「ここ、なんか静かだね」
「ここ、なんか静かだね」
君がふと呟いたとき、僕たちはちょうどJR九州ホテル ブラッサム博多中央のエントランスに立っていた。
「本当だ。外の喧騒が、急に遠くなった気がする」
博多駅前の、あのせわしない空気。誰かの急ぎ足や、車のクラクション、行き交う人々の話し声。それらが、分厚いガラス一枚で遮断され、まるで遠い異国の出来事のように聞こえる。
「まるで、別の世界に迷い込んだみたい」
君が小さく笑い、僕の袖を軽く引いた。その指先のわずかな温度が、冬の冷たい空気に触れて心地よく伝わってくる。
僕たちは、どちらからともなく、静寂に導かれるようにゆっくりと歩き出した。
茜色に染まる、心地よい沈黙
足の裏に触れたのは、自然素材を活かした竹材のフローリング。ひんやりとしていながらも、どこか有機的な温もりを帯びた心地よい硬さがある。靴を脱ぎ、その質感に意識を向けたとき、旅の緊張が指先からゆっくりと溶け出していくのがわかった。明るい廊下を歩くたび、モダンな意匠と伝統的な和の精神が心地よく混ざり合い、乱れていた心が静かに整えられていく感覚がある。スーペリアダブルの部屋に足を踏み入れると、そこには博多の粋を感じさせる茜色のアクセントが静かに佇んでいた。11月の福岡、友泉亭公園で見た燃えるような紅葉を、誰かが丁寧に抽出して壁に塗り込んだような、深く、それでいて柔らかな色合いだ。その色が視界に入るだけで、冷えて強張っていた肩の力が、ゆっくりとほどけていく。
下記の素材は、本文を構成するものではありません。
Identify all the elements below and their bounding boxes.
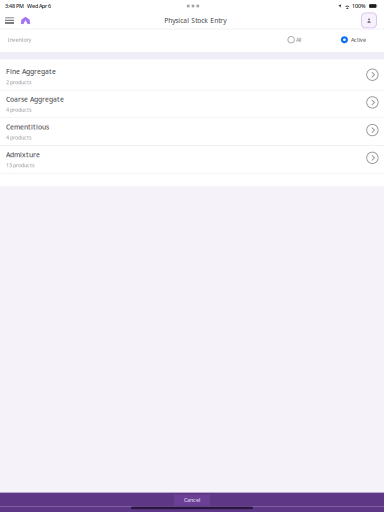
button[interactable]: Fine Aggregate	[0, 63, 384, 91]
button[interactable]: Active	[339, 36, 367, 44]
staticText: Active	[351, 36, 366, 43]
staticText: 100%	[352, 2, 366, 10]
button[interactable]: Admixture	[0, 146, 384, 174]
staticText: 3:48 PM Wed Apr 6	[5, 2, 51, 10]
button[interactable]: Menu	[0, 12, 19, 29]
staticText: Cancel	[184, 496, 200, 504]
staticText: 4 products	[6, 134, 32, 141]
button[interactable]: Cancel	[174, 494, 210, 506]
button[interactable]: Cementitious	[0, 118, 384, 146]
button[interactable]: Account settings	[360, 12, 384, 29]
staticText: Fine Aggregate	[6, 67, 56, 76]
button[interactable]: Coarse Aggregate	[0, 91, 384, 118]
staticText: Physical Stock Entry	[164, 16, 226, 25]
staticText: Coarse Aggregate	[6, 95, 64, 104]
button[interactable]: All	[286, 36, 302, 44]
staticText: 4 products	[6, 106, 32, 113]
staticText: Cementitious	[6, 122, 49, 131]
staticText: All	[296, 36, 301, 43]
staticText: 13 products	[6, 162, 35, 169]
staticText: Inventory	[8, 36, 32, 43]
staticText: Admixture	[6, 150, 40, 159]
staticText: 2 products	[6, 79, 32, 86]
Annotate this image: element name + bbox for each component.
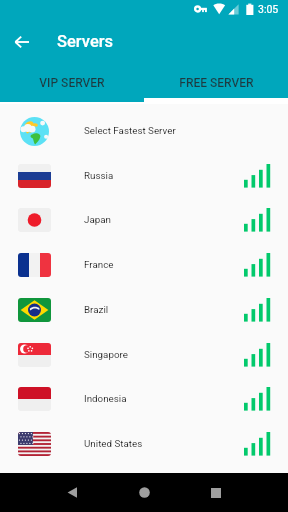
staticText: VIP SERVER [39, 76, 105, 90]
staticText: Singapore [84, 349, 128, 360]
button[interactable]: Russia [0, 153, 288, 198]
staticText: United States [84, 438, 143, 449]
staticText: Servers [57, 32, 114, 51]
button[interactable]: France [0, 242, 288, 287]
button[interactable]: Japan [0, 197, 288, 242]
button[interactable]: Back [50, 473, 94, 512]
staticText: Indonesia [84, 393, 127, 404]
button[interactable]: Select Fastest Server [0, 108, 288, 153]
staticText: Japan [84, 214, 111, 225]
staticText: Brazil [84, 304, 109, 315]
button[interactable]: United States [0, 421, 288, 466]
staticText: FREE SERVER [179, 76, 254, 90]
button[interactable]: Indonesia [0, 376, 288, 421]
button[interactable]: Home [122, 473, 166, 512]
button[interactable]: VIP SERVER [0, 64, 144, 102]
button[interactable]: Back [4, 24, 40, 60]
button[interactable]: Brazil [0, 287, 288, 332]
button[interactable]: FREE SERVER [144, 64, 288, 102]
staticText: France [84, 259, 114, 270]
staticText: Russia [84, 170, 114, 181]
button[interactable]: Recent apps [194, 473, 238, 512]
staticText: Select Fastest Server [84, 125, 176, 136]
button[interactable]: Singapore [0, 332, 288, 377]
staticText: 3:05 [258, 3, 279, 15]
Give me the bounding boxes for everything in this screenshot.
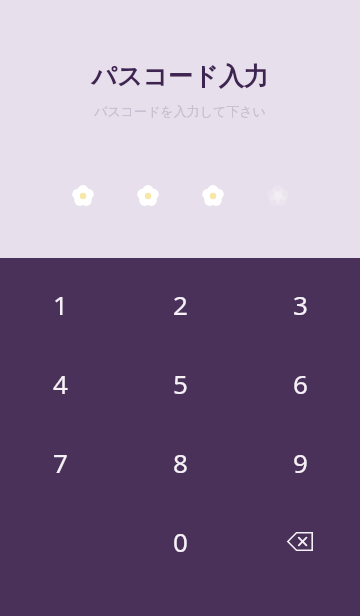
button[interactable]: 2 bbox=[120, 265, 240, 344]
button[interactable]: 6 bbox=[240, 344, 360, 423]
staticText: パスコードを入力して下さい bbox=[0, 103, 360, 119]
button[interactable]: 0 bbox=[120, 502, 240, 581]
button[interactable]: 7 bbox=[0, 423, 120, 502]
button[interactable]: 4 bbox=[0, 344, 120, 423]
staticText: 1 bbox=[53, 287, 68, 322]
staticText: 4 bbox=[53, 366, 68, 401]
button[interactable]: 3 bbox=[240, 265, 360, 344]
button[interactable]: 1 bbox=[0, 265, 120, 344]
staticText: 6 bbox=[293, 366, 308, 401]
staticText: 3 bbox=[293, 287, 308, 322]
staticText: 8 bbox=[173, 445, 188, 480]
staticText: 7 bbox=[53, 445, 68, 480]
staticText: 0 bbox=[173, 524, 188, 559]
staticText: パスコード入力 bbox=[0, 61, 360, 92]
staticText: 5 bbox=[173, 366, 188, 401]
staticText: 9 bbox=[293, 445, 308, 480]
staticText: 2 bbox=[173, 287, 188, 322]
button[interactable]: 8 bbox=[120, 423, 240, 502]
button[interactable]: 9 bbox=[240, 423, 360, 502]
button[interactable]: Backspace bbox=[240, 502, 360, 581]
button[interactable]: 5 bbox=[120, 344, 240, 423]
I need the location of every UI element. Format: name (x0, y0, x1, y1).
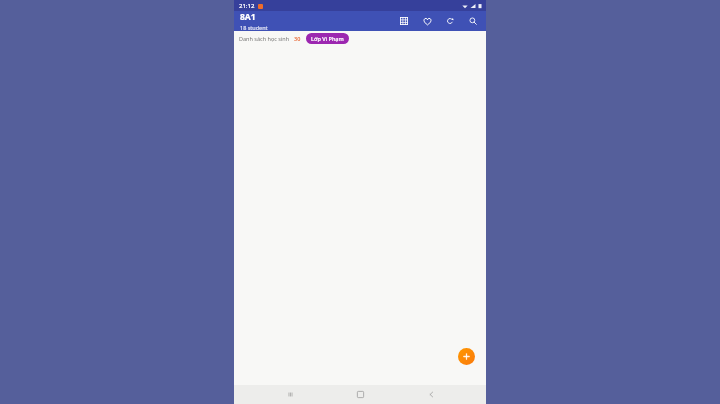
button[interactable]: Back (416, 385, 446, 404)
button[interactable]: Recent apps (275, 385, 305, 404)
staticText: Lớp Vi Phạm (311, 35, 344, 42)
button[interactable]: Grid view (397, 14, 411, 28)
staticText: 18 student (240, 24, 268, 31)
button[interactable]: Sync (443, 14, 457, 28)
staticText: 8A1 (240, 11, 256, 23)
button[interactable]: Search (466, 14, 480, 28)
button[interactable]: Home (345, 385, 375, 404)
button[interactable]: Lớp Vi Phạm (306, 33, 349, 44)
button[interactable]: Add (458, 348, 475, 365)
staticText: 30 (294, 35, 301, 42)
button[interactable]: Favorites (420, 14, 434, 28)
staticText: 21:12 (239, 2, 255, 10)
staticText: Danh sách học sinh (239, 35, 290, 42)
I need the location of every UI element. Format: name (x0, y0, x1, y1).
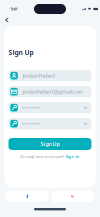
staticText: 9:41 (10, 6, 18, 12)
button[interactable]: jordanhebert@gmail.com (8, 86, 91, 97)
button[interactable]: Show password (82, 121, 89, 127)
staticText: Jordan Hebert (22, 72, 56, 79)
button[interactable]: Sign Up (8, 138, 91, 150)
button[interactable]: Jordan Hebert (8, 70, 91, 81)
button[interactable] (8, 118, 91, 129)
button[interactable]: Already have an account? (8, 150, 91, 163)
staticText: Sign Up (8, 48, 33, 57)
staticText: Sign Up (40, 140, 60, 148)
staticText: jordanhebert@gmail.com (22, 88, 84, 95)
staticText: Already have an account? (20, 154, 64, 159)
button[interactable]: Show password (82, 105, 89, 111)
staticText: Sign in (66, 154, 80, 159)
button[interactable] (8, 102, 91, 113)
button[interactable]: Continue with Google (52, 191, 94, 202)
button[interactable]: Back (3, 16, 11, 24)
button[interactable]: Continue with Facebook (6, 191, 48, 202)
シモンズ製ベッドの柔らかな包容力に身を委ねると、重力から解放され、自分の輪郭が部屋の空気に溶け込んでいく。それはまるで、深い海にゆっくりと沈んでいくような安心感だった。今治タオルの肌に吸い付くような厚みと、洗いたての清潔な香りに包まれていると、外の冬の冷たさが、むしろこの安らぎを際立たせるための装置のように思えてくる。
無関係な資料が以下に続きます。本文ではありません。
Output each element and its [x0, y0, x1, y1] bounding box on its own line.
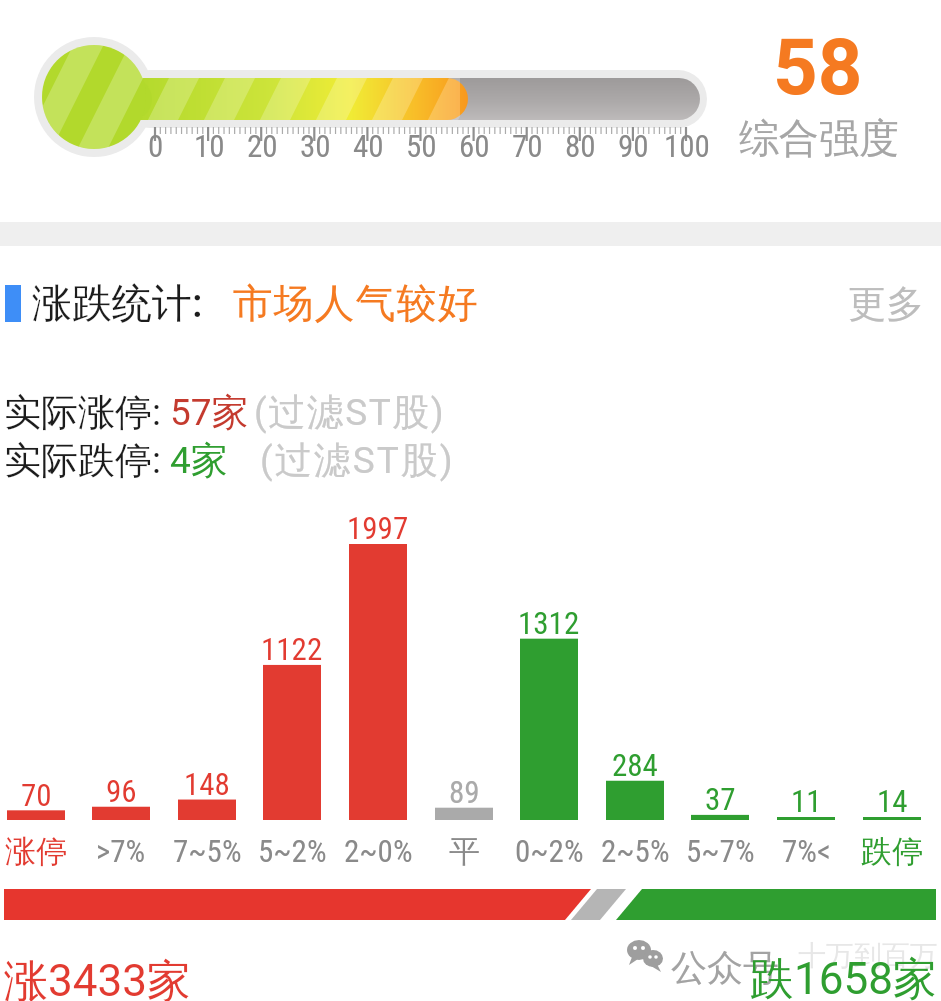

夜、街へ出たときに出会った、もつ鍋の濃厚な出汁の香り。湯気の向こう側で、君が「ちょうどいい温度だね」と笑っていた。そのときの温度が、今も指先に残っている。僕たちは、完璧なタイミングで会話ができる二人ではないけれど、同じリズムで呼吸ができていることだけは、確かだった。この和モダンな空間が、不器用な僕たちの「間」を優しく肯定してくれる。何かを解決するためではなく、ただ、今のままの僕たちでいてもいいのだと、静かに納得するための時間だったのかもしれない。窓から差し込む柔らかな光が、部屋の隅々までを淡く照らし、僕たちの間に流れる沈黙を心地よいものに変えていく。言葉にしなくても伝わる想いが、この空間の静謐さと共鳴し、ゆっくりと心を満たしていく。
窓の外では、博多の街の灯りが、深い呼吸を繰り返していた。
- 友泉亭公園の紅葉を、あえて言葉少なに、隣り合って歩いてみて。
- チェックアウト後、駅前の喧騒に飛び込む前に、ホテルで最後の一杯のコーヒーを。